What Puffcat writes is very true, but difficult to avoid "your" places where your ex still goes and the uni. With a breakup or divorce, you lose more than your love for a while. Life feels unfair for you to be the one to need to avoid these places, instead of him. But that may be very helpful while you still feel so "raw". Two months is not so long if you were very emotionally invested in the relationship.

But I believe Puffcat is right, that it's time to take steps to move forward.

If there is counselor anywhere to just help you work through the stages of the grief and loss you feel, take advantage of that. Your mates are still there for you. They are walking a tightrope and don't want to lose either of you.

There is a part of an old Paul Simon song that I feel describes where you are now, you will hurt/grieve as long as you need, and you will one day look back at this as a memory.
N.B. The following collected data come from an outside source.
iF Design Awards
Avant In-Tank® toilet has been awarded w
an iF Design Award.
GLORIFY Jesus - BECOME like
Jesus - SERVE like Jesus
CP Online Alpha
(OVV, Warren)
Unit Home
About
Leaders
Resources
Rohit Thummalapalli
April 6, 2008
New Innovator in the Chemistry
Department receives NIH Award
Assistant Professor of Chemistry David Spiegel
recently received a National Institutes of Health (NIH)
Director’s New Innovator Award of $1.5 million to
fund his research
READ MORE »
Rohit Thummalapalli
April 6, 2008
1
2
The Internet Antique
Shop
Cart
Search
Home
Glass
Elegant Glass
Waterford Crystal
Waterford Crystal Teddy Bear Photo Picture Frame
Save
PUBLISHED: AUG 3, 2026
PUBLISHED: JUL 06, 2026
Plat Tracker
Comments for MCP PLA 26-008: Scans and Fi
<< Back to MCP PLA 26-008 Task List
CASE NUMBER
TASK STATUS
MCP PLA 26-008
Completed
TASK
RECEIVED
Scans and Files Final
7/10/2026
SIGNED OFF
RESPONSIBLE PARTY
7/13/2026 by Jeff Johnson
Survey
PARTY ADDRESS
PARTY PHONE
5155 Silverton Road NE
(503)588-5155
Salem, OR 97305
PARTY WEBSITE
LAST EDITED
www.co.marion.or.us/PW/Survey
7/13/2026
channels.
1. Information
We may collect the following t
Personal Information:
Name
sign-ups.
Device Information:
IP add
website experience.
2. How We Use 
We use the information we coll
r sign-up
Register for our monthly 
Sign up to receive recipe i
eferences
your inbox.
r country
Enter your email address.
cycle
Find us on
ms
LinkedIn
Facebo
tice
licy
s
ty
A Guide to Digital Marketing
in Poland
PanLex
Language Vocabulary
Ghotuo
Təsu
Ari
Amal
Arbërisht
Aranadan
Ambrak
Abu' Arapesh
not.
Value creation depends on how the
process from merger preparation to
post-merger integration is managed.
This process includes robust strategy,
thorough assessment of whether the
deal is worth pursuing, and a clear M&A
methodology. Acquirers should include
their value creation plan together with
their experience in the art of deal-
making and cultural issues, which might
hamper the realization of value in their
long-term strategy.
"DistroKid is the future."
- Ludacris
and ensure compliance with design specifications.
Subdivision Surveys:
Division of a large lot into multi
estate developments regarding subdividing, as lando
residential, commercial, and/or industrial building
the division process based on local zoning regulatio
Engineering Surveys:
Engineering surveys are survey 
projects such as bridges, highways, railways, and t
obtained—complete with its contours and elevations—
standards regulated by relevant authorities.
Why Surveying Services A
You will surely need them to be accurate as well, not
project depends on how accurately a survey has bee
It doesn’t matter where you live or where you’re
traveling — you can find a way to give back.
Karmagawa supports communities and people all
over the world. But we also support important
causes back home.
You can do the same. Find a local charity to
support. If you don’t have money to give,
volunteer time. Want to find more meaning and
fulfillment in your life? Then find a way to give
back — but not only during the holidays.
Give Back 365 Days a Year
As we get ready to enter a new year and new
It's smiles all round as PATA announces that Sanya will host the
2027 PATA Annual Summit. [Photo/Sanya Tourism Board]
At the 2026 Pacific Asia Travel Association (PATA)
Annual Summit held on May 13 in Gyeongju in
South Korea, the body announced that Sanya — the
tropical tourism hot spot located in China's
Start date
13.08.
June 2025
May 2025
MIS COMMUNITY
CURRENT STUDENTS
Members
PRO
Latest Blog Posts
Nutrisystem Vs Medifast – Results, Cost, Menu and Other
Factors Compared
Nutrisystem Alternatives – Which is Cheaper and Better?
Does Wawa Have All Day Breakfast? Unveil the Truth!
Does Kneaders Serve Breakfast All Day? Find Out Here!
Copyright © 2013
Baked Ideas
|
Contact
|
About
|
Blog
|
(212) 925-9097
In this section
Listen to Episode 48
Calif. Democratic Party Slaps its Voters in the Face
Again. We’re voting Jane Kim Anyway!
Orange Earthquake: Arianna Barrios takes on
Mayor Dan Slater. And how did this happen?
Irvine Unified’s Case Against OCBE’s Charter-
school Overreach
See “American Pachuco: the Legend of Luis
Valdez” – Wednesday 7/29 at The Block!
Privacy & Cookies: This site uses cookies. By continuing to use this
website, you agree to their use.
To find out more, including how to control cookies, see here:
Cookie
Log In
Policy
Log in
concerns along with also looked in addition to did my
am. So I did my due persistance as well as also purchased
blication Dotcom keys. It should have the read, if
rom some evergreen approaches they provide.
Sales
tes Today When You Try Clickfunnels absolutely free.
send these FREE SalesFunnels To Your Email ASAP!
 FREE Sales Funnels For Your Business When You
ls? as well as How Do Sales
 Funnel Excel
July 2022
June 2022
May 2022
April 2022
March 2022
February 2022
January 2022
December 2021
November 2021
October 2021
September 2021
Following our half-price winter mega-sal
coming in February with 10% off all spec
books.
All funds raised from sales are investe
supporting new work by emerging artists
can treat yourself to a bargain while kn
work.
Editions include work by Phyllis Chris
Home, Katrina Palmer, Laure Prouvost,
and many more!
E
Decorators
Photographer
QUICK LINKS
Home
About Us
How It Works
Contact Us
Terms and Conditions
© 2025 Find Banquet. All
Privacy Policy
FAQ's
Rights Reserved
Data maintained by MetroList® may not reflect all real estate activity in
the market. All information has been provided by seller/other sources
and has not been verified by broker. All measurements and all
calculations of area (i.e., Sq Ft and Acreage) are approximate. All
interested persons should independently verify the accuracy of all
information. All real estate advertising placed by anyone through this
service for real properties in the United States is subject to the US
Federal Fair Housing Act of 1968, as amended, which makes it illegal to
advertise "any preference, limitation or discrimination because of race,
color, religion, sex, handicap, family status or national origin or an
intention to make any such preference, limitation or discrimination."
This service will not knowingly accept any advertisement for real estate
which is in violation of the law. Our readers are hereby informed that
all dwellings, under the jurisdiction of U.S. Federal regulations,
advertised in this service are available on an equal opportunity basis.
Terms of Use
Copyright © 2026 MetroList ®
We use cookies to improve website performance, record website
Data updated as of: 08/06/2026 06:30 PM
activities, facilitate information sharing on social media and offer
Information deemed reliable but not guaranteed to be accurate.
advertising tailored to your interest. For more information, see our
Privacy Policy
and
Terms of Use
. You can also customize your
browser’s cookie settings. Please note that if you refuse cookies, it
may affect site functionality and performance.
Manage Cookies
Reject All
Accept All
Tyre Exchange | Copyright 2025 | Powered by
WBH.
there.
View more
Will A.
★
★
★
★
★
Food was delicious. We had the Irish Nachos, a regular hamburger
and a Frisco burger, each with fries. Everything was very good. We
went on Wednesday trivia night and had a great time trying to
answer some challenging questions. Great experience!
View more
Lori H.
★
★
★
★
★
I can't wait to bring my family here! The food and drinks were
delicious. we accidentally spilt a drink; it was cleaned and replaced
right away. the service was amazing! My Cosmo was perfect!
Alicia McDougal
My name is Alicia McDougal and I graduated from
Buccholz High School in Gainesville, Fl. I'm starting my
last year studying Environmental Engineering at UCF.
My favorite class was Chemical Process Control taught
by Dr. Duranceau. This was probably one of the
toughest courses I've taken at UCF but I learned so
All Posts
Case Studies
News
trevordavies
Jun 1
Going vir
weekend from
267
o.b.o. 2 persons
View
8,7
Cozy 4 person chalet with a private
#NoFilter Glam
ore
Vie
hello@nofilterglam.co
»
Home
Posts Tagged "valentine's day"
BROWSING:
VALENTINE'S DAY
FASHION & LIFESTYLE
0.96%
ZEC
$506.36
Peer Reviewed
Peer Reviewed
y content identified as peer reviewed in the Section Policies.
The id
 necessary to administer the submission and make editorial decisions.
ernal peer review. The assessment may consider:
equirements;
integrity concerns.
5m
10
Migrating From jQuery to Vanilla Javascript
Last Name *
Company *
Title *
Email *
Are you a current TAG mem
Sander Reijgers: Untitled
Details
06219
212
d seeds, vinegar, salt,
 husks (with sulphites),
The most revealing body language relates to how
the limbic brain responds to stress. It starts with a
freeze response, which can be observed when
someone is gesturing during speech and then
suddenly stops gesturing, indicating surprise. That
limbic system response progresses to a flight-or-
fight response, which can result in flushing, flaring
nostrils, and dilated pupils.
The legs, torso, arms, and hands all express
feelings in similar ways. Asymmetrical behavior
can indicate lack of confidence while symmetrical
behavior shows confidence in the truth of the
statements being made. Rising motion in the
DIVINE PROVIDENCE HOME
You will love again.

"Losing a love is like

a window in your heart,

You feel blown apart.

Everybody feels the wind blowing.."

My best to you as you mend that window in your heart.

Marato profile image
Marato in reply to HearYou

Thank you so much,

Yes it was my serious relationship, we spent every day together and did evrything together, and one day he just leaves me,

I see everywhere and it breaks my heart, but I don't want to stop going out because I don't want to miss out,

Everyone keeps saying to me that I should move on, but it's so hard, because I gave my all to him and he just left

I did register for counselled as well, but they haven't responded yet which makes it worse

My mates are no longer ready to listen to me moan about him,

And I've seen him chat to girls on night out, which just hurts

Idk what I'm doing

I have days when I'm fine, and then suddenly my stomach turns and I feel anxious and can't control myself from feeling terrible

HearYou profile image
HearYou in reply to Marato

Ok, I know you need a place to vent and grieve....that moaning is your grieving, without losing your friends...you must be in UK if you are having to wait so long for counseling. Try switching the word "grieving" for "moaning"...think words we use and refer to ourselves affect us. In fact, throw that "moaning" word out the window and your vocabulary.

Ok, this my sound weird, but sometimes thinking out of the box works. Is there a church anywhere near you that has a pastor, priest, deacon, women support group that you can visit and say you really need so one to talk to. Doesn't matter if you are not a member. Some one there is trained to listen and support a person in need and keep it secret.